Être et Avoir Été

Un peu comme un vertige, un peu comme une page blanche.
Ne rien entendre. Ne rien dire. Ne rien voir venir.
N’être qu’un simple humain semblable à tout les autres.
Tuez tous vos héros. Je suis celui de mon propre film, et je mourrai un jour.
Prison de banalité, souffrir de la normalité.
Ambiance saturée. Retour en arrière. Encore et toujours, regarder en arrière.
Se donner du recul. S’offrir un nouveau point de vue, pour soi-disant avancer.
Et surtout ne pas refaire les même erreurs.
Sans comprendre pourquoi, ne jamais s’en détacher. Évidence de la réalité.
Nous ne sommes que les fruits plus mûrs d’un passé trop lourd.
Les yeux rivés sur un avenir plus loin que l’horizon. Être fatigué d’avancer.

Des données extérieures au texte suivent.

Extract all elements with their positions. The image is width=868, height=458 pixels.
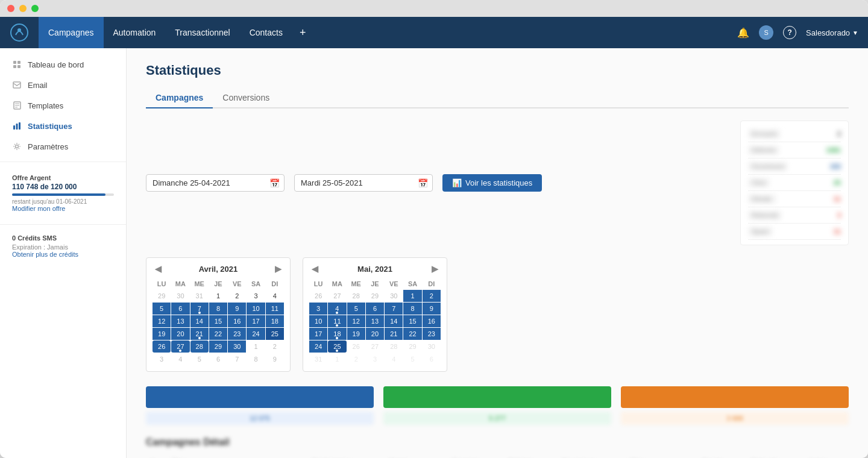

La destination ne compte jamais. Il ne restera que des souvenirs, une fois arrivé.
Souvenirs éprouvés d’un voyage souvent trop éprouvant.

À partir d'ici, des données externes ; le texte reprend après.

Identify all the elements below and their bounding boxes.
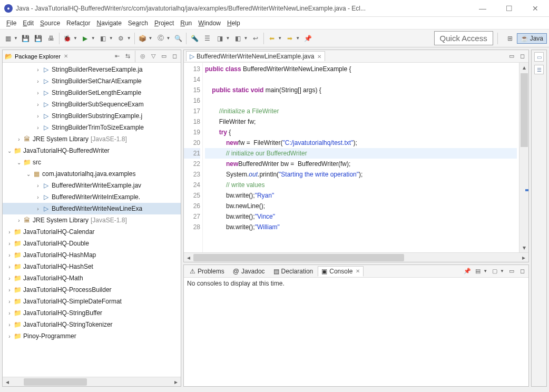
scrollbar-thumb[interactable] xyxy=(521,73,528,147)
code-line[interactable]: newBufferedWriter bw = BufferedWriter(fw… xyxy=(205,159,517,169)
chevron-down-icon[interactable]: ▼ xyxy=(278,36,282,41)
pin-icon[interactable]: 📌 xyxy=(302,33,313,44)
expand-icon[interactable]: › xyxy=(6,310,13,316)
tree-item[interactable]: ›🏛JRE System Library[JavaSE-1.8] xyxy=(3,214,181,226)
forward-icon[interactable]: ➡ xyxy=(284,33,296,44)
scrollbar-thumb[interactable] xyxy=(193,254,404,261)
maximize-icon[interactable]: ◻ xyxy=(518,267,526,276)
expand-icon[interactable]: › xyxy=(34,102,42,107)
new-icon[interactable]: ▦ xyxy=(2,33,14,44)
minimize-icon[interactable]: ▭ xyxy=(507,52,516,61)
expand-icon[interactable]: › xyxy=(34,125,42,131)
focus-icon[interactable]: ◎ xyxy=(139,52,147,61)
expand-icon[interactable]: › xyxy=(34,67,42,73)
code-line[interactable]: public static void main(String[] args) { xyxy=(205,85,517,95)
code-line[interactable]: FileWriter fw; xyxy=(205,116,517,127)
run-icon[interactable]: ▶ xyxy=(80,33,91,44)
expand-icon[interactable]: › xyxy=(6,241,13,247)
tree-item[interactable]: ›📁Pinoy-Programmer xyxy=(3,330,181,342)
pin-console-icon[interactable]: 📌 xyxy=(463,267,472,276)
expand-icon[interactable]: › xyxy=(6,229,13,235)
code-editor[interactable]: public class BufferedWriterWriteNewLineE… xyxy=(203,63,519,252)
code-line[interactable]: bw.write();"Vince" xyxy=(205,211,517,222)
save-icon[interactable]: 💾 xyxy=(20,33,32,44)
tree-item[interactable]: ⌄📁JavaTutorialHQ-BufferedWriter xyxy=(3,145,181,156)
scroll-up-icon[interactable]: ▴ xyxy=(519,63,528,72)
horizontal-scrollbar[interactable]: ◂ ▸ xyxy=(3,377,181,386)
chevron-down-icon[interactable]: ▼ xyxy=(296,36,300,41)
expand-icon[interactable]: › xyxy=(34,90,42,96)
tree-item[interactable]: ›📁JavaTutorialHQ-Calendar xyxy=(3,226,181,238)
tree-item[interactable]: ›▷StringBuilderSetLengthExample xyxy=(3,87,181,99)
code-line[interactable]: bw.write();"Ryan" xyxy=(205,190,517,201)
tree-item[interactable]: ›▷StringBuilderSubSequenceExam xyxy=(3,99,181,110)
expand-icon[interactable]: › xyxy=(6,299,13,305)
tree-item[interactable]: ›▷StringBuilderTrimToSizeExample xyxy=(3,122,181,133)
expand-icon[interactable]: › xyxy=(6,322,13,328)
debug-icon[interactable]: 🐞 xyxy=(62,33,73,44)
chevron-down-icon[interactable]: ▼ xyxy=(483,269,487,273)
expand-icon[interactable]: › xyxy=(6,287,13,293)
minimize-icon[interactable]: ▭ xyxy=(160,52,168,61)
scroll-left-icon[interactable]: ◂ xyxy=(3,377,12,387)
chevron-down-icon[interactable]: ▼ xyxy=(91,36,95,41)
tree-item[interactable]: ›📁JavaTutorialHQ-HashSet xyxy=(3,261,181,272)
tab-problems[interactable]: ⚠Problems xyxy=(186,266,228,277)
annotation-icon[interactable]: ◨ xyxy=(214,33,226,44)
minimize-icon[interactable]: ▭ xyxy=(507,267,516,276)
menu-window[interactable]: Window xyxy=(195,18,224,28)
new-class-icon[interactable]: Ⓒ xyxy=(155,33,166,44)
tree-item[interactable]: ›📁JavaTutorialHQ-ProcessBuilder xyxy=(3,284,181,296)
expand-icon[interactable]: › xyxy=(6,264,13,270)
search-icon[interactable]: 🔦 xyxy=(189,33,200,44)
chevron-down-icon[interactable]: ▼ xyxy=(500,269,504,273)
expand-icon[interactable]: › xyxy=(15,136,23,142)
new-package-icon[interactable]: 📦 xyxy=(137,33,149,44)
menu-edit[interactable]: Edit xyxy=(19,18,37,28)
tree-item[interactable]: ›📁JavaTutorialHQ-HashMap xyxy=(3,249,181,261)
menu-source[interactable]: Source xyxy=(37,18,63,28)
scroll-left-icon[interactable]: ◂ xyxy=(184,253,193,262)
tab-console[interactable]: ▣Console✕ xyxy=(318,266,364,277)
chevron-down-icon[interactable]: ▼ xyxy=(149,36,153,41)
code-line[interactable]: public class BufferedWriterWriteNewLineE… xyxy=(205,64,517,74)
scroll-right-icon[interactable]: ▸ xyxy=(171,377,181,387)
restore-icon[interactable]: ▭ xyxy=(534,52,544,62)
close-button[interactable]: ✕ xyxy=(526,4,545,13)
code-line[interactable]: //initialize a FileWriter xyxy=(205,106,517,116)
scroll-down-icon[interactable]: ▾ xyxy=(519,243,528,252)
external-tools-icon[interactable]: ⚙ xyxy=(115,33,127,44)
expand-icon[interactable]: › xyxy=(34,79,42,84)
tree-item[interactable]: ⌄📁src xyxy=(3,156,181,168)
tree-item[interactable]: ›📁JavaTutorialHQ-StringTokenizer xyxy=(3,319,181,330)
chevron-down-icon[interactable]: ▼ xyxy=(166,36,171,41)
code-line[interactable]: System.out.println("Starting the write o… xyxy=(205,169,517,180)
next-annotation-icon[interactable]: ◧ xyxy=(232,33,243,44)
tree-item[interactable]: ›▷StringBuilderSubstringExample.j xyxy=(3,110,181,122)
expand-icon[interactable]: › xyxy=(34,183,42,189)
close-icon[interactable]: ✕ xyxy=(64,53,68,59)
expand-icon[interactable]: › xyxy=(34,194,42,200)
tree-item[interactable]: ⌄▦com.javatutorialhq.java.examples xyxy=(3,168,181,180)
quick-access-input[interactable]: Quick Access xyxy=(434,31,493,45)
chevron-down-icon[interactable]: ▼ xyxy=(109,36,113,41)
vertical-scrollbar[interactable]: ▴ ▾ xyxy=(519,63,528,252)
chevron-down-icon[interactable]: ▼ xyxy=(127,36,131,41)
open-type-icon[interactable]: 🔍 xyxy=(172,33,184,44)
menu-file[interactable]: File xyxy=(3,18,19,28)
code-line[interactable]: try { xyxy=(205,127,517,138)
maximize-button[interactable]: ☐ xyxy=(499,4,518,13)
menu-refactor[interactable]: Refactor xyxy=(63,18,93,28)
code-line[interactable]: // initialize our BufferedWriter xyxy=(205,148,517,159)
chevron-down-icon[interactable]: ▼ xyxy=(226,36,230,41)
code-line[interactable]: bw.write();"William" xyxy=(205,222,517,232)
scrollbar-thumb[interactable] xyxy=(24,378,87,386)
open-console-icon[interactable]: ▢ xyxy=(491,267,499,276)
expand-icon[interactable]: › xyxy=(6,334,13,339)
maximize-icon[interactable]: ◻ xyxy=(518,52,526,61)
menu-search[interactable]: Search xyxy=(125,18,151,28)
display-console-icon[interactable]: ▤ xyxy=(474,267,482,276)
tree-item[interactable]: ›▷BufferedWriterWriteExample.jav xyxy=(3,180,181,191)
java-perspective-button[interactable]: ☕ Java xyxy=(517,33,547,44)
tree-item[interactable]: ›🏛JRE System Library[JavaSE-1.8] xyxy=(3,133,181,145)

Faire une escale qui n’a que trop durée.
La vie comme une peine de travaux forcés. Appartenir à la société.
Comme un code barre sous la peau. Et du papier qu’on échange contre des biens inutiles.
Suivre les vagues de la mode, comme les moutons leur berger télévisuel.
S’abreuver d’information publicitaire, vivre les envies du voisin.
Se lever le matin avec pour seul but d’être et avoir mieux que les autres, que les siens.
Fourmilière de béton et d’acier où la reine mal élue n’est qu’une pute capricieuse qui en demande toujours plus pour simplement vous laisser crever en paix.
La survie n’est plus ce qu’elle était.
Suivre les phares dans la nuit comme une rivière de rouges et de jaunes.
Se complaire sans complaintes dans ce qu’on nous apprend à aimer.
Vivre comme on nous a modelé.
Conscience et imaginaire collectifs en décalage.
Savoir que l’on n’est pas de ce monde. Pas de ce temps. Pas de cette vie.
On est tout juste ce qu’on se pardonne. ‘Trop étrange pour vivre, trop rare pour mourir’.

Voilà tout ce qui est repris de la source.